GIVEN INFORMATION:
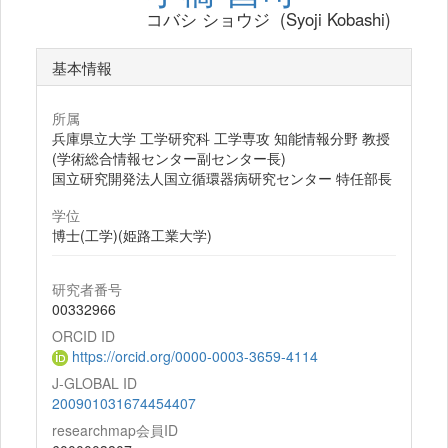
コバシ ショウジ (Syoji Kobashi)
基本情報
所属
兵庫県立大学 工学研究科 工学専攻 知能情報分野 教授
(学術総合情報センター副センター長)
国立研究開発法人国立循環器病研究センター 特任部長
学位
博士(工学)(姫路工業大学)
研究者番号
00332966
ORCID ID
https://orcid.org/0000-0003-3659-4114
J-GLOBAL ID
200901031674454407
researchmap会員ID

* * *

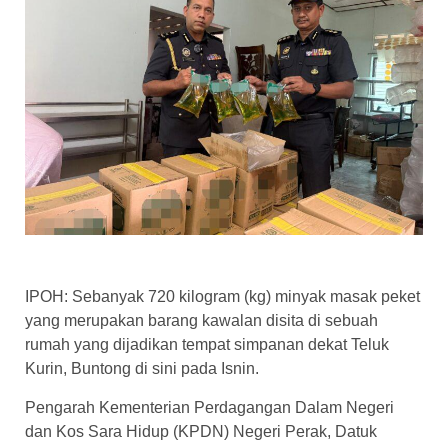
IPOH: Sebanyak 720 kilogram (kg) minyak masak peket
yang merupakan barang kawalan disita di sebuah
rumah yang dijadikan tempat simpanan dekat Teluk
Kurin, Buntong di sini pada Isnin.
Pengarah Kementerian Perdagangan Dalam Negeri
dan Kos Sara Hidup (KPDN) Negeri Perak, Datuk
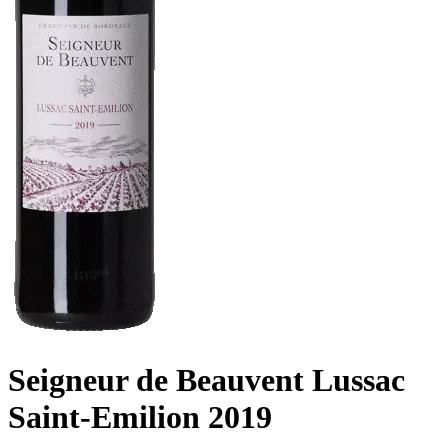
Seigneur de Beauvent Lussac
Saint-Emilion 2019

THE PROBLEM:
What's needed is an exact copy of the records above from the line containing "yang merupakan barang" down to the line containing "Saint-Emilion 2019", both included, without any pictures.

ANSWER TO THIS EXERCISE:
yang merupakan barang kawalan disita di sebuah
rumah yang dijadikan tempat simpanan dekat Teluk
Kurin, Buntong di sini pada Isnin.
Pengarah Kementerian Perdagangan Dalam Negeri
dan Kos Sara Hidup (KPDN) Negeri Perak, Datuk
Seigneur de Beauvent Lussac
Saint-Emilion 2019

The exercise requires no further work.